Nel caso in esame, la Suprema Corte ha precisato che: “In tema di responsabilità datoriale, ove non sia configurabile una condotta di mobbing, per l’insussistenza di un intento persecutorio idoneo ad unificare la pluralità continuata di comportamenti pregiudizievoli, può pur sempre essere ravvisabile la violazione dell’art. 2087 c.c. nel caso in cui il datore di lavoro consenta, anche colposamente, il mantenersi di un ambiente stressogeno fonte di danno alla salute dei lavoratori ovvero ponga in essere comportamenti, anche in sé non illegittimi, ma tali da poter indurre disagi o stress, che si manifestino isolatamente o invece si connettano ad altri comportamenti inadempienti, contribuendo ad inasprirne gli effetti e la gravità del pregiudizio per la personalità e la salute latamente intesi. Ne consegue che una situazione di stress può rappresentare fonte di risarcimento del danno subito dal lavoratore, ove emerga la colpa del datore di lavoro nella contribuzione causale alla creazione di un ambiente logorante e determinativo di ansia come tale causativo di pregiudizio per la salute”.
Con la pronuncia in esame, la Corte ha cassato con rinvio la sentenza della Corte d’Appello di Ancona in quanto quest’ultima, nel rigettare la domanda di risarcimento danni proposta dalla lavoratrice, si era sottratta alla disamina dei comportamenti datoriali.
Secondo il Giudice di legittimità, tali comportamenti dovevano essere valutati in modo complessivo e non atomistico, nella loro portata oggettivamente lesiva della dignità e della personalità della lavoratrice, anche prescindendo da una preordinata volontà di emarginazione o isolamento, ossia come comportamenti – di fatto – determinativi di un ambiente di lavoro mortificante o comunque non ideale per svolgere i compiti assegnati. Ciò anche in considerazione del delicato momento – nella circostanza, lo stato di gravidanza – vissuto dalla ricorrente.

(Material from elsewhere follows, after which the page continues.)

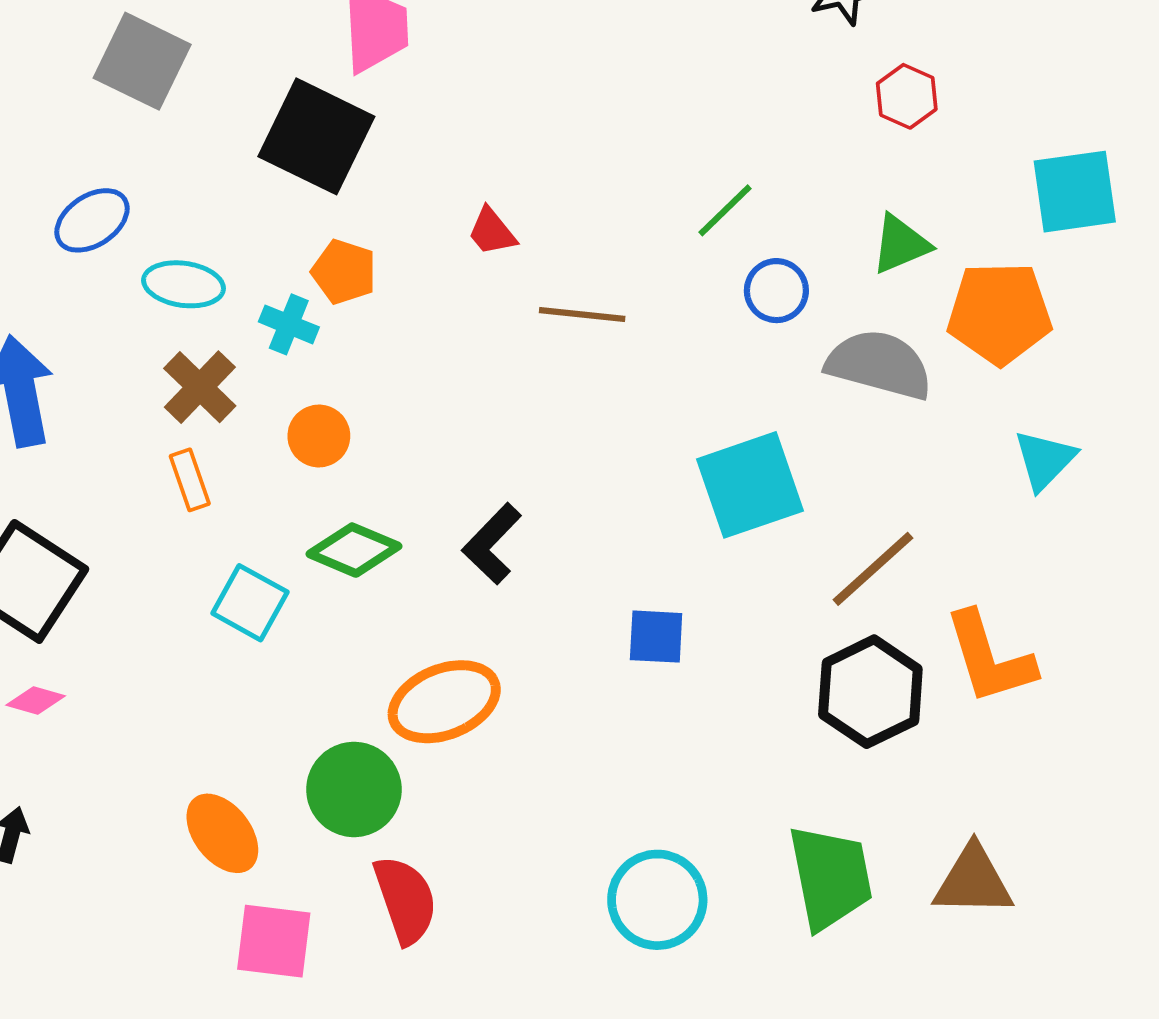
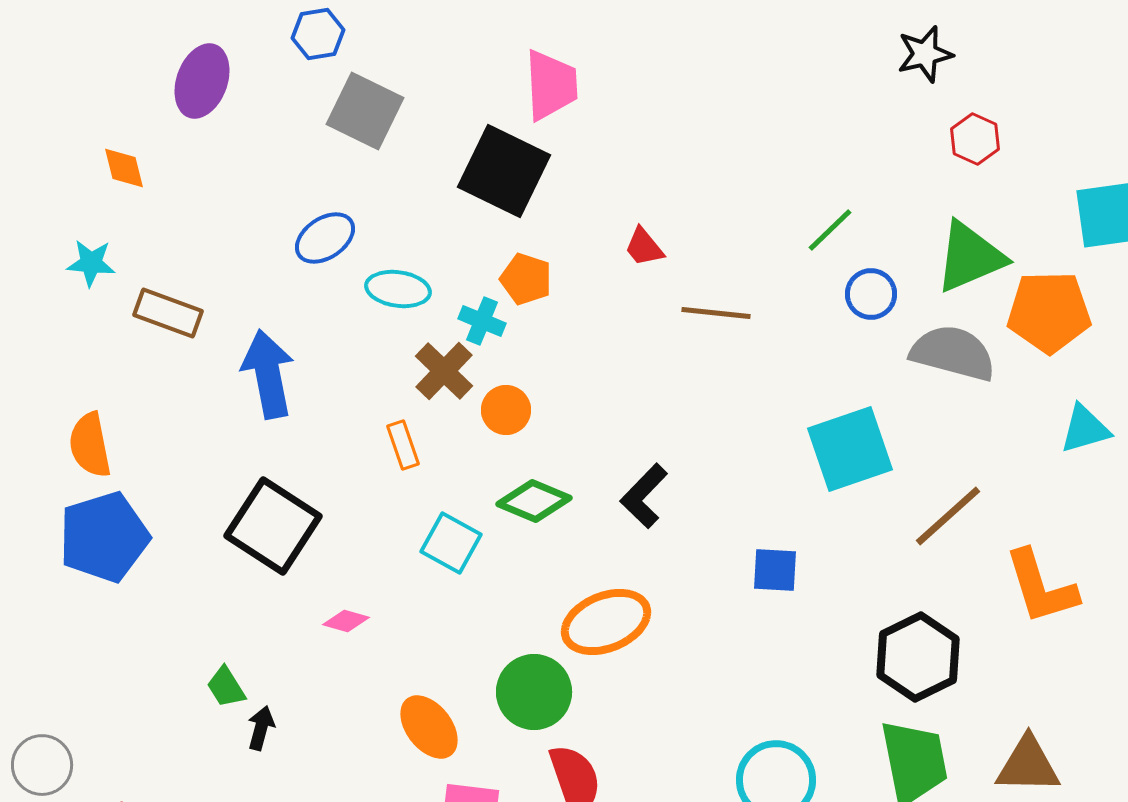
green triangle: (900, 244) -> (970, 257), size x1.5
brown cross: (200, 387) -> (444, 371), moved
cyan triangle: (1045, 460) -> (1085, 429), turned 30
black hexagon: (870, 692) -> (918, 657), moved
pink diamond: (36, 700) -> (346, 621), moved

La Suprema Corte ha ribadito come l’obbligo di tutela dell’integrità psicofisica del lavoratore imposto al datore di lavoro non si esaurisca nel divieto di condotte vessatorie intenzionali, ma si estenda a tutte quelle situazioni organizzative, gestionali e relazionali che, considerate nel loro complesso, risultino oggettivamente idonee a compromettere la dignità e il benessere del prestatore di lavoro.
La decisione in esame conferma che la tutela dell’integrità psicofisica del lavoratore non ammette sconti, riaffermando la funzione preventiva e protettiva dell’art. 2087 c.c., quale norma di chiusura del sistema posto a tutela del lavoratore.